Exercise goal: Please give every line below again exactly, but not its pictures.

(Provided data)

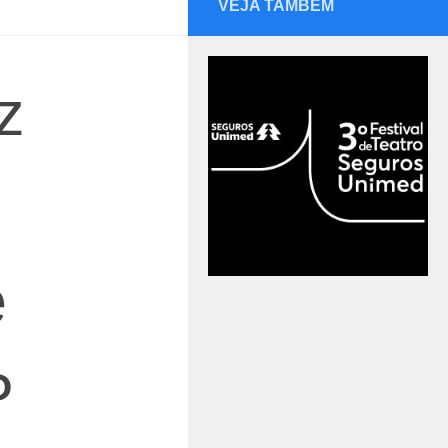
VEJA TAMBÉM
z
e
P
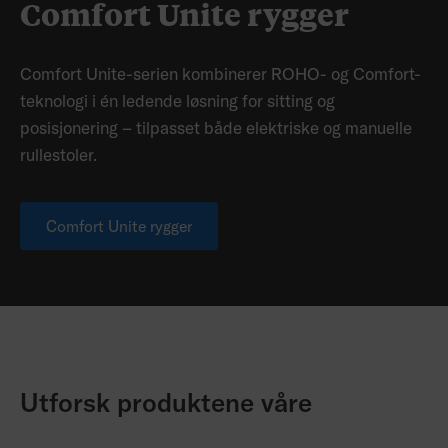
Comfort Unite rygger
Comfort Unite-serien kombinerer ROHO- og Comfort-
teknologi i én ledende løsning for sitting og
posisjonering – tilpasset både elektriske og manuelle
rullestoler.
Comfort Unite rygger
Utforsk produktene våre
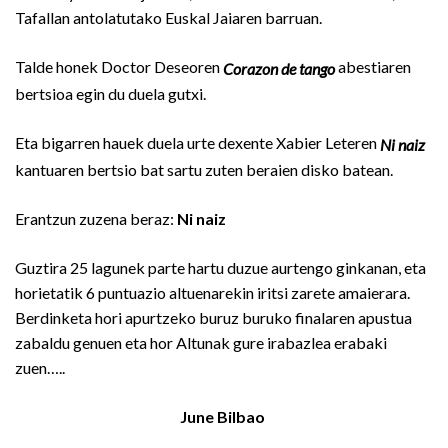
Tafallan antolatutako Euskal Jaiaren barruan.
Talde honek Doctor Deseoren
abestiaren
Corazon de tango
bertsioa egin du duela gutxi.
Eta bigarren hauek duela urte dexente Xabier Leteren
Ni naiz
kantuaren bertsio bat sartu zuten beraien disko batean.
Erantzun zuzena beraz:
Ni naiz
Guztira 25 lagunek parte hartu duzue aurtengo ginkanan, eta
horietatik 6 puntuazio altuenarekin iritsi zarete amaierara.
Berdinketa hori apurtzeko buruz buruko finalaren apustua
zabaldu genuen eta hor Altunak gure irabazlea erabaki
zuen…..
June Bilbao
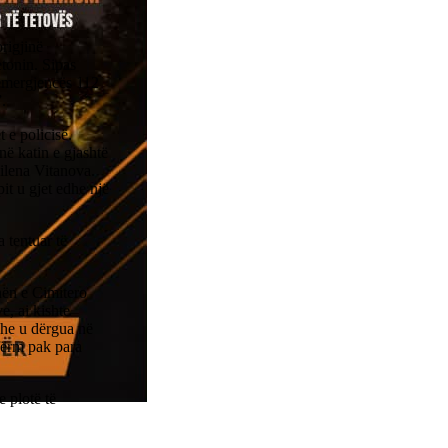
origjinë
tonin. Sipas
 emergjencës 112
.
 e policisë.
në katin e gjashtë
Milena Vitanova.
pit u gjet edhe një
 tentuar të
nën e Cimitero
e, ai kishte
dhe u dërgua në
afërm pak para
e plotë të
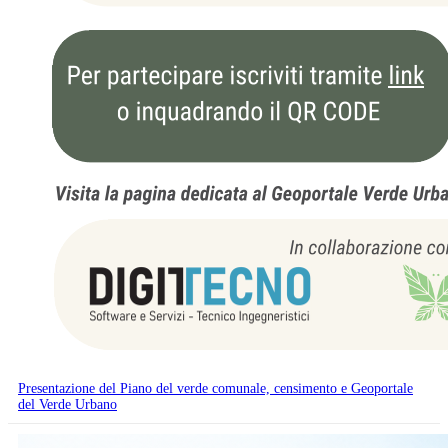
Presentazione del Piano del verde comunale, censimento e Geoportale
del Verde Urbano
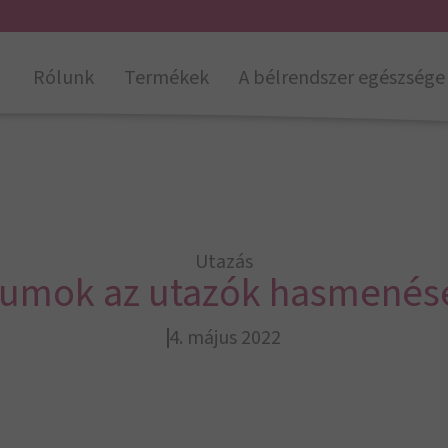
Rólunk
Termékek
A bélrendszer egészsége
Utazás
kumok az utazók hasmenésé
4. május 2022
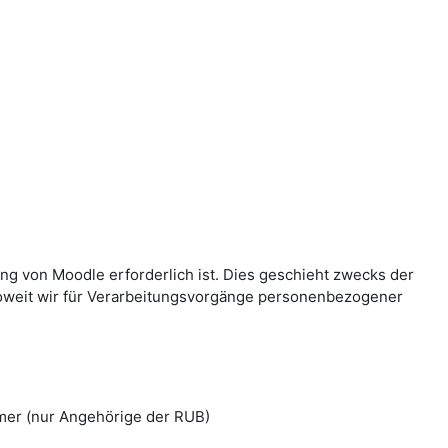
g von Moodle erforderlich ist. Dies geschieht zwecks der
Soweit wir für Verarbeitungsvorgänge personenbezogener
mer (nur Angehörige der RUB)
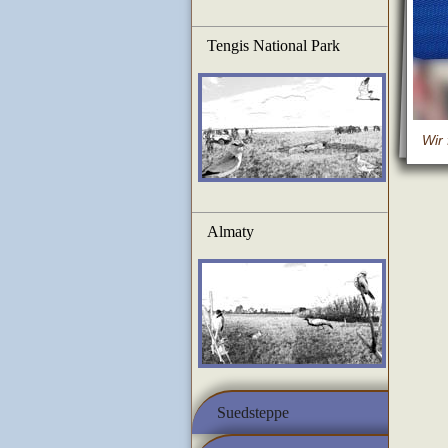
Tengis National Park
Wir 
Almaty
Suedsteppe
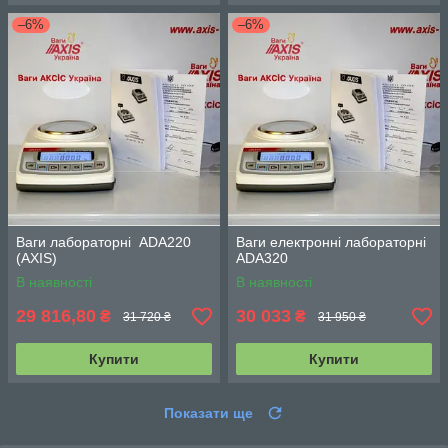
–6%
–6%
Ваги лабораторні ADA220
Ваги електронні лабораторні
(АХIS)
ADA320
В наявності
В наявності
29 816,80
30 033
₴
₴
31 720 ₴
31 950 ₴
Купити
Купити
Показати ще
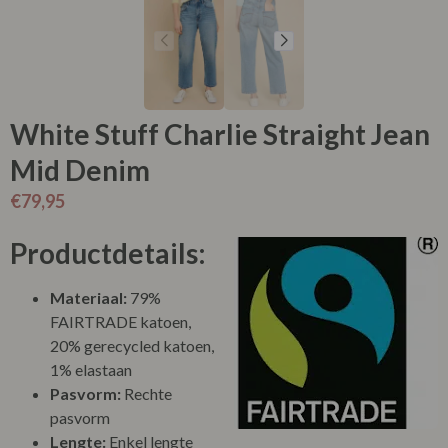
White Stuff Charlie Straight Jean
Mid Denim
€
79,95
Productdetails:
Materiaal:
79%
FAIRTRADE katoen,
20% gerecycled katoen,
1% elastaan
Pasvorm:
Rechte
pasvorm
Lengte:
Enkel lengte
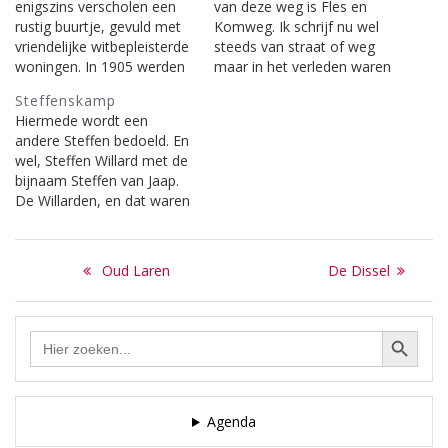
enigszins verscholen een
van deze weg is Fles en
rustig buurtje, gevuld met
Komweg. Ik schrijf nu wel
vriendelijke witbepleisterde
steeds van straat of weg
woningen. In 1905 werden
maar in het verleden waren
deze eenvoudige, bij Laren
er geen verharde wegen,
Steffenskamp
horende behuizingen,
uitgesloten de
Hiermede wordt een
gebouwd. Voordien lag
Rijksstraatweg die het dorp
andere Steffen bedoeld. En
daar een verwaarloosd
doorkruiste. Aan die weg
wel, Steffen Willard met de
graskamp, dat in de
stond maar één
bijnaam Steffen van Jaap.
volksmond, ‘De Kamp’
eenvoudige woning nl. die
De Willarden, en dat waren
genoemd werd. Een
van Emmetje Bon. Op de…
er verscheidenen, waren
graskamp of kamp is een
niet alleen familie van
weide voor koeien en
Bericht
elkaar maar ook
paarden. Naar…
Previous
Next
Oud Laren
De Dissel
fabrikanten. Zij bezaten
navigatie
post:
post:
weverijen maar waren ook
nog een beetje boer. Zo
Zoekknop
Zoek
was genoemde Steffen ook
naar:
veehouder, hij liet…
Agenda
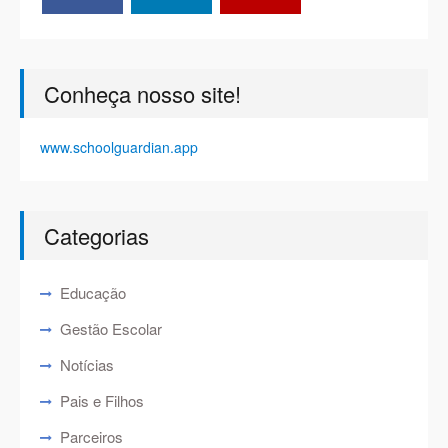
Conheça nosso site!
www.schoolguardian.app
Categorias
Educação
Gestão Escolar
Notícias
Pais e Filhos
Parceiros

(End Provided data)

Answer to the problem:
VEJA TAMBÉM
z
e
P
Comfort Unite rygger
Comfort Unite-serien kombinerer ROHO- og Comfort-
teknologi i én ledende løsning for sitting og
posisjonering – tilpasset både elektriske og manuelle
rullestoler.
Comfort Unite rygger
Utforsk produktene våre
Tafallan antolatutako Euskal Jaiaren barruan.
Talde honek Doctor Deseoren
abestiaren
Corazon de tango
bertsioa egin du duela gutxi.
Eta bigarren hauek duela urte dexente Xabier Leteren
Ni naiz
kantuaren bertsio bat sartu zuten beraien disko batean.
Erantzun zuzena beraz:
Ni naiz
Guztira 25 lagunek parte hartu duzue aurtengo ginkanan, eta
horietatik 6 puntuazio altuenarekin iritsi zarete amaierara.
Berdinketa hori apurtzeko buruz buruko finalaren apustua
zabaldu genuen eta hor Altunak gure irabazlea erabaki
zuen…..
June Bilbao
origjinë
tonin. Sipas
 emergjencës 112
.
 e policisë.
në katin e gjashtë
Milena Vitanova.
pit u gjet edhe një
 tentuar të
nën e Cimitero
e, ai kishte
dhe u dërgua në
afërm pak para
e plotë të
Presentazione del Piano del verde comunale, censimento e Geoportale
del Verde Urbano
Rólunk
Termékek
A bélrendszer egészsége
Utazás
kumok az utazók hasmenésé
4. május 2022
g von Moodle erforderlich ist. Dies geschieht zwecks der
Soweit wir für Verarbeitungsvorgänge personenbezogener
mer (nur Angehörige der RUB)
Tengis National Park
Wir 
Almaty
Suedsteppe
–6%
–6%
Ваги лабораторні ADA220
Ваги електронні лабораторні
(АХIS)
ADA320
В наявності
В наявності
29 816,80
30 033
₴
₴
31 720 ₴
31 950 ₴
Купити
Купити
Показати ще
White Stuff Charlie Straight Jean
Mid Denim
€
79,95
Productdetails:
Materiaal:
79%
FAIRTRADE katoen,
20% gerecycled katoen,
1% elastaan
Pasvorm:
Rechte
pasvorm
Lengte:
Enkel lengte
enigszins verscholen een
van deze weg is Fles en
rustig buurtje, gevuld met
Komweg. Ik schrijf nu wel
vriendelijke witbepleisterde
steeds van straat of weg
woningen. In 1905 werden
maar in het verleden waren
deze eenvoudige, bij Laren
er geen verharde wegen,
Steffenskamp
horende behuizingen,
uitgesloten de
Hiermede wordt een
gebouwd. Voordien lag
Rijksstraatweg die het dorp
andere Steffen bedoeld. En
daar een verwaarloosd
doorkruiste. Aan die weg
wel, Steffen Willard met de
graskamp, dat in de
stond maar één
bijnaam Steffen van Jaap.
volksmond, ‘De Kamp’
eenvoudige woning nl. die
De Willarden, en dat waren
genoemd werd. Een
van Emmetje Bon. Op de…
er verscheidenen, waren
graskamp of kamp is een
niet alleen familie van
weide voor koeien en
Bericht
elkaar maar ook
paarden. Naar…
Previous
Next
Oud Laren
De Dissel
fabrikanten. Zij bezaten
navigatie
post:
post:
weverijen maar waren ook
nog een beetje boer. Zo
Zoekknop
Zoek
was genoemde Steffen ook
naar:
veehouder, hij liet…
Agenda
Conheça nosso site!
www.schoolguardian.app
Categorias
Educação
Gestão Escolar
Notícias
Pais e Filhos
Parceiros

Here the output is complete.